Dans un début de match pauvre, il faut attendre la 10e minute pour voir Ondrej Duda, dans l'axe, décaler Marek Hamšík à sa gauche. Mais la frappe du Napolitain ne fait que flirter avec le cadre. Avant ça, pas grand-chose : un centre repoussé de Róbert Mak (3e) côté slovaque, une tentative de percée dans l'axe de Fedor Smolov côté russe (8e). Le moment le plus spectaculaire au milieu de tout ce déchet technique reste la violence involontaire d'Aleksandr Kokorin écrasant la main de son pote Igor Smolnikov (2e). Face à un tel spectacle, Leonid Slutsky se balance d'avant en arrière. Après le coach scato de l'Allemagne, l'autiste russe. Cet Euro sera celui des entraîneurs, c'est sûr... Parce que sur le terrain, c'est pas fou entre une demi-volée hors cadre de Smolov (18e), puis une tête d'Artem Dzyuba sur laquelle Matúš Kozáčik se fait peur (24e). Smolov, encore lui, envoie une frappe de moineau à quelques centimètres du poteau, alors qu'il avait le temps de faire mieux (28e). Quatre minutes plus tard, Vladimir Weiss lui offre un tutoriel sur une occasion comparable et donne l'avantage aux siens (0-1, 32e). Comme on dit dans le jargon, les Russes viennent de prendre un coup derrière la tête, et ne se montrent plus vraiment, contrairement à Hamšík qui fixe deux défenseurs et envoie une frappe hors cadre. Un échauffement avant le chef-d’œuvre juste avant la pause : crochet sur Oleg Shatov et frappe de mule qui fait poteau rentrant. Au moment de rentrer aux vestiaires, Slutsky ne bouge plus, il a mal, comme son équipe K.O. debout.
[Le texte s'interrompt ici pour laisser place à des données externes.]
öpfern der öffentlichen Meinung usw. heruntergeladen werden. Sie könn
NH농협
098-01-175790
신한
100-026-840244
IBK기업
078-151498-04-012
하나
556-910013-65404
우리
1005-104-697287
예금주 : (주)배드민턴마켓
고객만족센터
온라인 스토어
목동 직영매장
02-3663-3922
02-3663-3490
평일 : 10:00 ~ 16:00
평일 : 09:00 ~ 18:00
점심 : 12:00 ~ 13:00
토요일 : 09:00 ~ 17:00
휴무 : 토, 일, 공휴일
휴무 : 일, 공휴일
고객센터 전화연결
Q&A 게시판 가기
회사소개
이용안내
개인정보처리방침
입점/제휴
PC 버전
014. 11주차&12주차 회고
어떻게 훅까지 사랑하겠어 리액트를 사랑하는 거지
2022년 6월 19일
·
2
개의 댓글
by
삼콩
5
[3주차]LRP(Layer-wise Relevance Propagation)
Glushakov relance le suspense


Avec deux changements dès le retour des vestiaires et une explication de texte a priori salée signée Slutsky, on peut imaginer des Russes transfigurés pour attaquer le second acte. Mais c'est bien la Slovaquie qui s'offre les premières offensives contre une équipe russe moribonde. Les supporters tentent bien de reprendre au moins la main sur l'acoustique du stade, mais à chaque fois, les fans slovaques les coupent dans leur élan. Mener au score, cela donne de l'énergie. Et aussi le luxe de pouvoir rester à quatre ou cinq derrière quand Hamšík lance un contre. La première frappe cadrée de la seconde période est d'ailleurs à l'actif de Mak (54e), qu'Akinfeev repousse en corner. On sent qu'avec un peu plus de justesse devant, la bande à Ján Kozák pourrait même humilier la patrie de Vladimir Poutine. Mais finalement, une grossière erreur de marquage relance le tout à dix minutes de la fin : Shatov combine avec le nouvel entrant Roman Shirokov avant d'adresser un centre en retrait pour un autre remplaçant, Denis Glushakov. Totalement esseulé, le milieu du Spartak Moscou ajuste Kozáčik de la tête. Sur son banc, Slutsky n'en peut plus, il est au bord de la crise d'épilepsie, la défense slovaque, elle, au bord de la rupture. Son équipe pousse, Glushakov est même proche d'égaliser du droit, mais elle ne fait pas rompre une Slovaquie qui, finalement, repart de Lille relancée et rassurée.